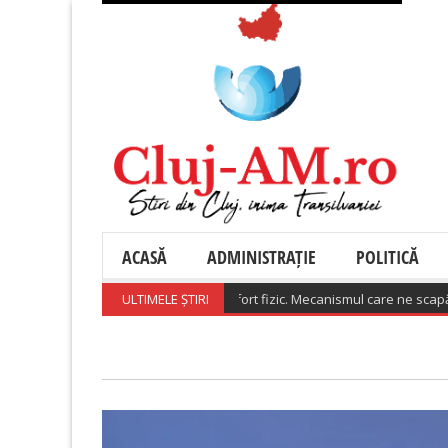
ACASĂ
ADMINISTRAȚIE
POLITICĂ
a două zile să avem o oră de efort fizic. Mecanismul care ne scapă de o bo
ULTIMELE ȘTIRI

# # # #

_WORK TO COMPLETE_
Please set the data above down exactly, with the pictures removed.

_RESULT OF THE EXERCISE_
ACASĂ
ADMINISTRAȚIE
POLITICĂ
a două zile să avem o oră de efort fizic. Mecanismul care ne scapă de o bo
ULTIMELE ȘTIRI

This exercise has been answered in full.